==== INPUT ====
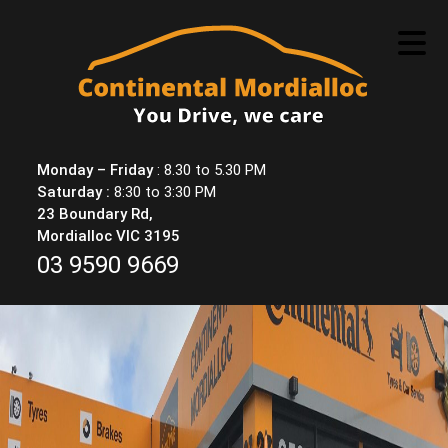
Skip
to
content
Monday – Friday
: 8.30 to 5.30 PM
Saturday :
8:30 to 3:30 PM
23 Boundary Rd,
Mordialloc VIC 3195
03 9590 9669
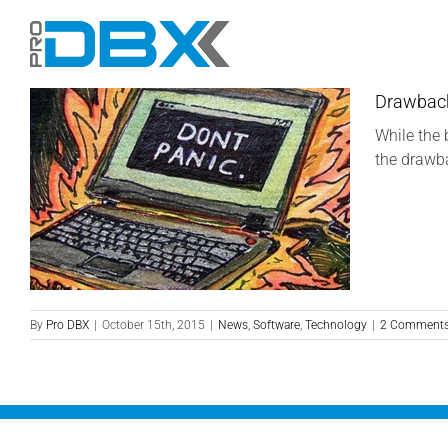
Skip
to
content
Drawback
While the 
the drawba
By
Pro DBX
|
October 15th, 2015
|
News
,
Software
,
Technology
|
2 Comment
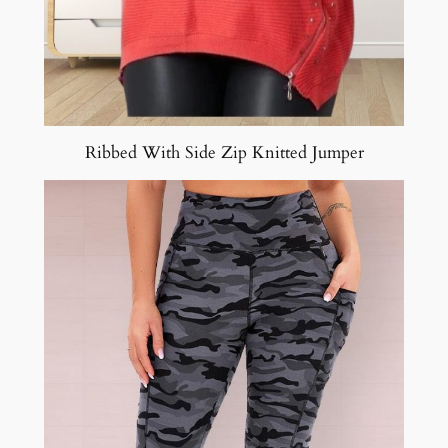
Ribbed With Side Zip Knitted Jumper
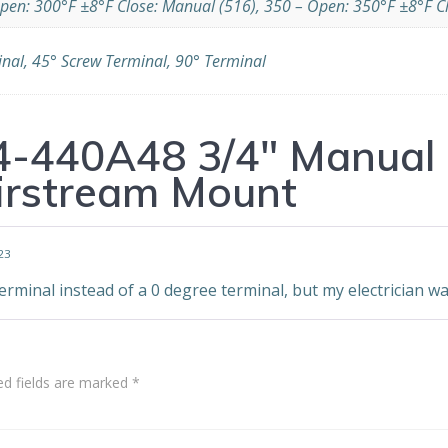
pen: 300°F ±8°F Close: Manual (516), 350 – Open: 350°F ±8°F C
inal, 45° Screw Terminal, 90° Terminal
4-440A48 3/4″ Manual 
irstream Mount
23
erminal instead of a 0 degree terminal, but my electrician wa
ed fields are marked
*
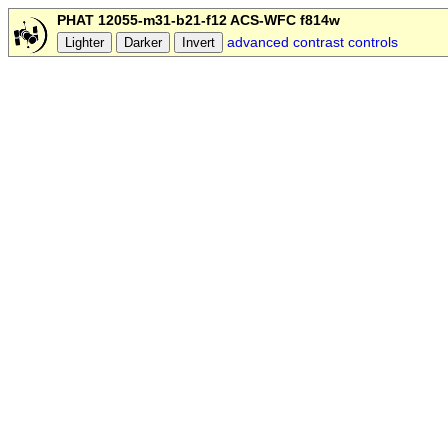
PHAT 12055-m31-b21-f12 ACS-WFC f814w
advanced contrast controls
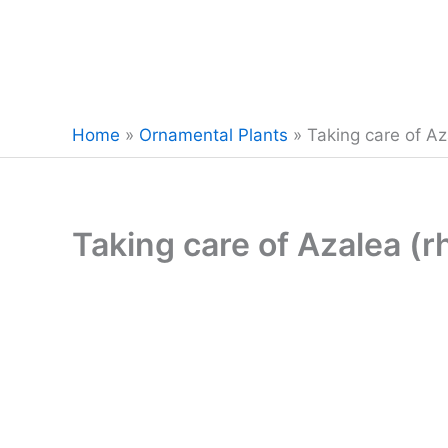
Home
»
Ornamental Plants
»
Taking care of A
Taking care of Azalea (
====
## WORK ORDER
Scan the records above for the word "Taking". Show each line in which it appears.

## ANSWER TO THIS PROBLEM
Taking care of A
Taking care of Azalea (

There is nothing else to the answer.